Eur J Cell Biol. 1996 Mar;69(3):197-213.
A mouse monoclonal antibody RNL-4, as well as rabbit polyclonal antiserum POL-8 were raised against a synthetic peptide, encompassing the first twenty unique amino-terminal amino acid residues of NSP-C. The specificity of both immunoreagents was established in an ELISA assay using the synthetic peptide and by their immunoreactivity to NSP-C fusion proteins. Immunofluorescence analysis of COS-1 cells, transfected with NSP-C cDNA, showed staining of the endoplasmic reticulum with RNL-4 and POL-8. No cross-reactivity of these reagents with NSP-A or NSP-B was seen. Immunohistochemical studies in normal human tissues showed expression of NSP-C in tissues of neural and neuroendocrine origin, i.e. neurons of the central and peripheral nervous system, the neurohypophysis, adrenal medulla, adenohypophysis, pars intermedia, and in sporadic neuroedocrine cells of the lung. Expression of NSP-C was found in several small cell lung cancer (SCLC) cell lines, in non-SCLC cell lines with neuroendocrine features, but not in typical non-SCLC cell lines. Also, in a neuroblastoma cell line NSP-C expression was observed. Immunoblotting and immunoprecipitation studies with RNL-4 and POL-8 identified the 23 kDa NSP-C polypeptide in these cell lines. Immunofluorescence microscopy showed that also in these cell lines NSP-C is located at the endoplasmic reticulum, as shown before for NSP-A and NSP-B. In some of the cell lines coexpression of NSP-A and NSP-C was observed, while in others only one of the two could be detected. The differential expression of NSP-A and NSP-C in these cell lines is confirmed by immunoblotting and was also evident at the mRNA level. When NSP-A and NSP-C were coexpressed, the number of NSP-C-positive cells was always less than the number of NSP-A-positive cells. A partial colocalization of NSPs was observed in the endoplasmic reticulum. Cell fractionation studies revealed that both proteins are retained in the membranous fraction of the cell, from which they can be solubilized by Triton X-100. Immunoprecipitation analyses under native conditions indicate that NSP-C does not need to associate with NSP-A to form high molecular weight NSP-reticulons.

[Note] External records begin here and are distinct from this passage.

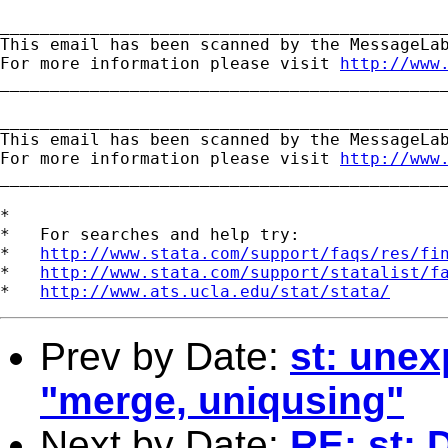
_____________________________________________
This email has been scanned by the MessageLab
For more information please visit 
http://www
_____________________________________________
_____________________________________________
This email has been scanned by the MessageLab
For more information please visit 
http://www
_____________________________________________
*

*   For searches and help try:

*   
http://www.stata.com/support/faqs/res/fi
*   
http://www.stata.com/support/statalist/f
*   
http://www.ats.ucla.edu/stat/stata/
Prev by Date:
st: unex
"merge, uniqusing"
Next by Date:
RE: st: 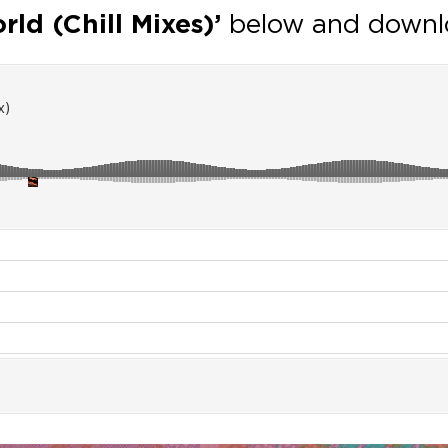
ld (Chill Mixes)’
below and downl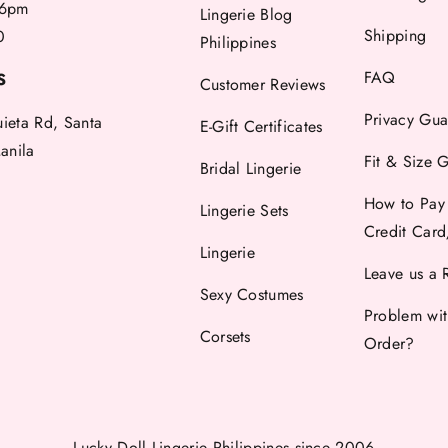
6pm
Lingerie Blog
Shipping
0
Philippines
FAQ
S
Customer Reviews
Privacy Gua
uieta Rd, Santa
E-Gift Certificates
anila
Fit & Size 
Bridal Lingerie
How to Pay
Lingerie Sets
Credit Car
Lingerie
Leave us a 
Sexy Costumes
Problem wi
Corsets
Order?
Lucky Doll Lingerie Philippines
since 2006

针对包含NSP-C前20个独特氨基末端氨基酸残基的合成肽,制备了小鼠单克隆抗体RNL-4以及兔多克隆抗血清POL-8。通过使用合成肽的ELISA测定以及它们与NSP-C融合蛋白的免疫反应性,确定了这两种免疫试剂的特异性。对用NSP-C cDNA转染的COS-1细胞进行免疫荧光分析,结果显示RNL-4和POL-8对内质网有染色。未观察到这些试剂与NSP-A或NSP-B有交叉反应。在正常人体组织中的免疫组织化学研究表明,NSP-C在神经和神经内分泌起源的组织中表达,即中枢和外周神经系统的神经元、神经垂体、肾上腺髓质、腺垂体、中间部,以及肺的散在神经内分泌细胞。在几种小细胞肺癌(SCLC)细胞系、具有神经内分泌特征的非SCLC细胞系中发现了NSP-C的表达,但在典型的非SCLC细胞系中未发现。此外,在一个神经母细胞瘤细胞系中也观察到了NSP-C的表达。用RNL-4和POL-8进行的免疫印迹和免疫沉淀研究在这些细胞系中鉴定出了23 kDa的NSP-C多肽。免疫荧光显微镜显示,在这些细胞系中NSP-C也位于内质网,这与之前对NSP-A和NSP-B的观察结果一致。在一些细胞系中观察到了NSP-A和NSP-C的共表达,而在其他细胞系中只能检测到两者之一。通过免疫印迹证实了这些细胞系中NSP-A和NSP-C的差异表达,在mRNA水平上也很明显。当NSP-A和NSP-C共表达时,NSP-C阳性细胞的数量总是少于NSP-A阳性细胞的数量。在内质网中观察到了NSPs的部分共定位。细胞分级分离研究表明,这两种蛋白质都保留在细胞的膜部分,可通过Triton X-100将它们溶解。在天然条件下的免疫沉淀分析表明,NSP-C不需要与NSP-A结合就能形成高分子量的NSP-网蛋白。